**Stored entries**
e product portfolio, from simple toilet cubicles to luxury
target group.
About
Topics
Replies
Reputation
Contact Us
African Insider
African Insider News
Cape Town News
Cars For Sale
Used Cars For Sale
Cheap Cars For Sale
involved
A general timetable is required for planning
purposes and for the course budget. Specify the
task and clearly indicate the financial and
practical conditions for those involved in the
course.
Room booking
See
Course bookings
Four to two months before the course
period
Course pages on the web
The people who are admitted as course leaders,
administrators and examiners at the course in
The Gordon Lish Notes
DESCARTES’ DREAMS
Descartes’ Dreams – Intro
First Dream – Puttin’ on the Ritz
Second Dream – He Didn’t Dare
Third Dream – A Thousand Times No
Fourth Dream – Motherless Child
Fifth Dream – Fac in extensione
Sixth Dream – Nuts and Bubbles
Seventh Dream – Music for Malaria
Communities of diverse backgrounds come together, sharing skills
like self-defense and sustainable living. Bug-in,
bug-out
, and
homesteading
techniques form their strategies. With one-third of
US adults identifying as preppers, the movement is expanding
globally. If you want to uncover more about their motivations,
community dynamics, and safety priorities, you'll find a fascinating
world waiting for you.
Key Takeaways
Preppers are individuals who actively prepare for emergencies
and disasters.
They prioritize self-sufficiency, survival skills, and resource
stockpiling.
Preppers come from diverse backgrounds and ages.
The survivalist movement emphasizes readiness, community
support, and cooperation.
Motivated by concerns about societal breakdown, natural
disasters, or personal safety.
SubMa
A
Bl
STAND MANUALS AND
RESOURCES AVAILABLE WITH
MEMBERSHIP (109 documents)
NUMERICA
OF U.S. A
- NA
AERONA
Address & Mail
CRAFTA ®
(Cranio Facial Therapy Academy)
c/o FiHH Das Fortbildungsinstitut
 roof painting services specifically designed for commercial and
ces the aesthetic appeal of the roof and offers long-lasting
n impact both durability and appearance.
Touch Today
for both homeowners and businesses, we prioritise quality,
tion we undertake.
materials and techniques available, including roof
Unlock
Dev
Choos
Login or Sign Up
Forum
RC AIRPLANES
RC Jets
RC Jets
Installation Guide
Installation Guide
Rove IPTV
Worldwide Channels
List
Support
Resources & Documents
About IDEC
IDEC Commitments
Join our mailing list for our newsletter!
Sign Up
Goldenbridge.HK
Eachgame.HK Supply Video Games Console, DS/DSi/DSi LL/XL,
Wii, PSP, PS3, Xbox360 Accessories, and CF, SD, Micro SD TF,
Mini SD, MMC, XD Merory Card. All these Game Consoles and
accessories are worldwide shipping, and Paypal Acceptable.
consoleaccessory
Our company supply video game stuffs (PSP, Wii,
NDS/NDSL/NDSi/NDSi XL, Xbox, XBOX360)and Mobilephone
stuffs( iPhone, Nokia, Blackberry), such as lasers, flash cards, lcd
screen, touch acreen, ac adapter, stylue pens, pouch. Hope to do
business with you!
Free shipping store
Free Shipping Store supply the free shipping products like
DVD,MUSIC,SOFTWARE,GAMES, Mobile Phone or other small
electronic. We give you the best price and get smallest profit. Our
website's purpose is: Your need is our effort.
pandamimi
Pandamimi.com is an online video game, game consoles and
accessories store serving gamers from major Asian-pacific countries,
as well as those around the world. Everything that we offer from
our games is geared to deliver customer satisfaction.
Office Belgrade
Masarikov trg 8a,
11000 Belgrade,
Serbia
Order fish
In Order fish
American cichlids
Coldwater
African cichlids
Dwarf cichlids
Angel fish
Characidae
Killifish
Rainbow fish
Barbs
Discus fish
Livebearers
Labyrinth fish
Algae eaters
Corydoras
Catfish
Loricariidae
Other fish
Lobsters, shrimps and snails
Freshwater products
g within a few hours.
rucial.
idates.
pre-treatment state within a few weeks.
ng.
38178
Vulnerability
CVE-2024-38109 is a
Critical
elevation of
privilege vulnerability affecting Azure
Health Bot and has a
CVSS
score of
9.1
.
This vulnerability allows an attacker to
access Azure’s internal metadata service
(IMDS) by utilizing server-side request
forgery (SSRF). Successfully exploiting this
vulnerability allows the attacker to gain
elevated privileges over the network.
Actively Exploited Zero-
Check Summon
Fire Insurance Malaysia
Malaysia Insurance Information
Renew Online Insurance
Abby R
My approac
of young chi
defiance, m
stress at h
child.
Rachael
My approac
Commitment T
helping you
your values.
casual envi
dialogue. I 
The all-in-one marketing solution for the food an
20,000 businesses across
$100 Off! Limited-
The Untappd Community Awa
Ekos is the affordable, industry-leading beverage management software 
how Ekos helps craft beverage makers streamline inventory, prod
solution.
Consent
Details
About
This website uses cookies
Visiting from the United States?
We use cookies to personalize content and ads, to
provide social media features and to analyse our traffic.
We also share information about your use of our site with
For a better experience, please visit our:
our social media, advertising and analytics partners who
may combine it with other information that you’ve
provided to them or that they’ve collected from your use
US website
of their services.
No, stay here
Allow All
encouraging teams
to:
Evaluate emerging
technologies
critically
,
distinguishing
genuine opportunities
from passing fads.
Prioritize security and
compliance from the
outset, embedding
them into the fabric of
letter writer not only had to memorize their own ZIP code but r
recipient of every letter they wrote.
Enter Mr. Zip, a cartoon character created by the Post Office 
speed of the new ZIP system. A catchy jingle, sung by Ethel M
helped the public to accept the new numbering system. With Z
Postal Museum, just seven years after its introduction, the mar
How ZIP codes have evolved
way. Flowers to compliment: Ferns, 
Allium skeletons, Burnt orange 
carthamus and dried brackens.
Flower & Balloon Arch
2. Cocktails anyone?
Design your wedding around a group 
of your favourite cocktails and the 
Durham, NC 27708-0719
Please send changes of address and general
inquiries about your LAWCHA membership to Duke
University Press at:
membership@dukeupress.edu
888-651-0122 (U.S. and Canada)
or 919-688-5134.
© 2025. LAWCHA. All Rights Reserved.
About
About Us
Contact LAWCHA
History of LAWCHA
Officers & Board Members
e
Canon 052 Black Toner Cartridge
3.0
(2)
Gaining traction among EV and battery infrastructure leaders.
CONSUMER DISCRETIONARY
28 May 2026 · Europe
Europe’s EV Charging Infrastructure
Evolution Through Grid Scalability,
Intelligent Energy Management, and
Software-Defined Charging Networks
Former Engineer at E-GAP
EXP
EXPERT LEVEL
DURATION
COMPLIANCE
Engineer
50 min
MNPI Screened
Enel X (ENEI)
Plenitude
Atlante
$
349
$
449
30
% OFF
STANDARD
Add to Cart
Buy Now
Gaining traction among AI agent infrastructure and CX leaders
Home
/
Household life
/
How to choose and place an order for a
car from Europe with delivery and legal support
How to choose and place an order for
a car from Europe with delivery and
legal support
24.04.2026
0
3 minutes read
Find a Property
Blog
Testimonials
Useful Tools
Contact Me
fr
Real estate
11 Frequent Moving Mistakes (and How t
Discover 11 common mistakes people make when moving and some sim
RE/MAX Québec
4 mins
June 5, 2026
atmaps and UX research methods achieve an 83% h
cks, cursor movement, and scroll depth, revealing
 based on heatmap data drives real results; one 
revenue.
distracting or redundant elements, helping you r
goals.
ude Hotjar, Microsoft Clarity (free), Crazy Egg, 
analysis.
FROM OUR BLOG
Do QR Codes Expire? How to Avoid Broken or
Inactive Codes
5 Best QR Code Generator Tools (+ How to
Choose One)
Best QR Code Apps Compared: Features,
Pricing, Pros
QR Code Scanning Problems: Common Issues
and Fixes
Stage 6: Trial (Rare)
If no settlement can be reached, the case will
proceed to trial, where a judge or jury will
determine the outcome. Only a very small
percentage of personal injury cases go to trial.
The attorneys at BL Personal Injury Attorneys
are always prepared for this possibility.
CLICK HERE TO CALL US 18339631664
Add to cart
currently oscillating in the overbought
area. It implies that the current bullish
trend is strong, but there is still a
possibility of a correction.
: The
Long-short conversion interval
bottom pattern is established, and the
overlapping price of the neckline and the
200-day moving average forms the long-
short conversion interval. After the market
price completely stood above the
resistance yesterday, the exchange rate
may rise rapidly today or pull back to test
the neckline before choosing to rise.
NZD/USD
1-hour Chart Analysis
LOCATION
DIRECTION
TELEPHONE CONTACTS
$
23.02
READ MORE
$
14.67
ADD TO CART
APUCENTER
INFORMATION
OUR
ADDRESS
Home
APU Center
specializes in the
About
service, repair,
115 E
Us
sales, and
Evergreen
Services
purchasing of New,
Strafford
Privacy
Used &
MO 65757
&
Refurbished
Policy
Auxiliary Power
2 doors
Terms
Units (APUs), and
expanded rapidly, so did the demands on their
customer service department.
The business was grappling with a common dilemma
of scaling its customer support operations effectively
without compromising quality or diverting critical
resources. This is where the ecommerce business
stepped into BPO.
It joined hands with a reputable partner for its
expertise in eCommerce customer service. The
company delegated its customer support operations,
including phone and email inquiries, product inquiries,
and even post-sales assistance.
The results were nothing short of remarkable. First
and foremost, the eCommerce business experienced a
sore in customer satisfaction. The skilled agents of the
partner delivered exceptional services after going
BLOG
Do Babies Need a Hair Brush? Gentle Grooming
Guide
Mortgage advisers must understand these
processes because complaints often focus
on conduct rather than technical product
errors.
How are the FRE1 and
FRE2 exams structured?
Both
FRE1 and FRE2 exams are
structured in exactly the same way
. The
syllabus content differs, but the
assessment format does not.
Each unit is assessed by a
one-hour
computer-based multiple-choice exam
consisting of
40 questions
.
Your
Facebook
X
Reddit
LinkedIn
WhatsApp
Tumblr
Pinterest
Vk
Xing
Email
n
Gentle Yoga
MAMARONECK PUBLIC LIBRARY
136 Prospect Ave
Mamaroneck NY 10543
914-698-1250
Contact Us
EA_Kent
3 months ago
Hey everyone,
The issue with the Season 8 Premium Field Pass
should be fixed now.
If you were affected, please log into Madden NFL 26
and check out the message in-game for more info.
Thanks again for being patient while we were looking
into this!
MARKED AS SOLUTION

**What needs to be done**
Your answer must consist solely of the lines above between the line holding "How ZIP codes have evolved" and the line holding "If no settlement", inclusive, copied exactly.

**Response to the task**
How ZIP codes have evolved
way. Flowers to compliment: Ferns, 
Allium skeletons, Burnt orange 
carthamus and dried brackens.
Flower & Balloon Arch
2. Cocktails anyone?
Design your wedding around a group 
of your favourite cocktails and the 
Durham, NC 27708-0719
Please send changes of address and general
inquiries about your LAWCHA membership to Duke
University Press at:
membership@dukeupress.edu
888-651-0122 (U.S. and Canada)
or 919-688-5134.
© 2025. LAWCHA. All Rights Reserved.
About
About Us
Contact LAWCHA
History of LAWCHA
Officers & Board Members
e
Canon 052 Black Toner Cartridge
3.0
(2)
Gaining traction among EV and battery infrastructure leaders.
CONSUMER DISCRETIONARY
28 May 2026 · Europe
Europe’s EV Charging Infrastructure
Evolution Through Grid Scalability,
Intelligent Energy Management, and
Software-Defined Charging Networks
Former Engineer at E-GAP
EXP
EXPERT LEVEL
DURATION
COMPLIANCE
Engineer
50 min
MNPI Screened
Enel X (ENEI)
Plenitude
Atlante
$
349
$
449
30
% OFF
STANDARD
Add to Cart
Buy Now
Gaining traction among AI agent infrastructure and CX leaders
Home
/
Household life
/
How to choose and place an order for a
car from Europe with delivery and legal support
How to choose and place an order for
a car from Europe with delivery and
legal support
24.04.2026
0
3 minutes read
Find a Property
Blog
Testimonials
Useful Tools
Contact Me
fr
Real estate
11 Frequent Moving Mistakes (and How t
Discover 11 common mistakes people make when moving and some sim
RE/MAX Québec
4 mins
June 5, 2026
atmaps and UX research methods achieve an 83% h
cks, cursor movement, and scroll depth, revealing
 based on heatmap data drives real results; one 
revenue.
distracting or redundant elements, helping you r
goals.
ude Hotjar, Microsoft Clarity (free), Crazy Egg, 
analysis.
FROM OUR BLOG
Do QR Codes Expire? How to Avoid Broken or
Inactive Codes
5 Best QR Code Generator Tools (+ How to
Choose One)
Best QR Code Apps Compared: Features,
Pricing, Pros
QR Code Scanning Problems: Common Issues
and Fixes
Stage 6: Trial (Rare)
If no settlement can be reached, the case will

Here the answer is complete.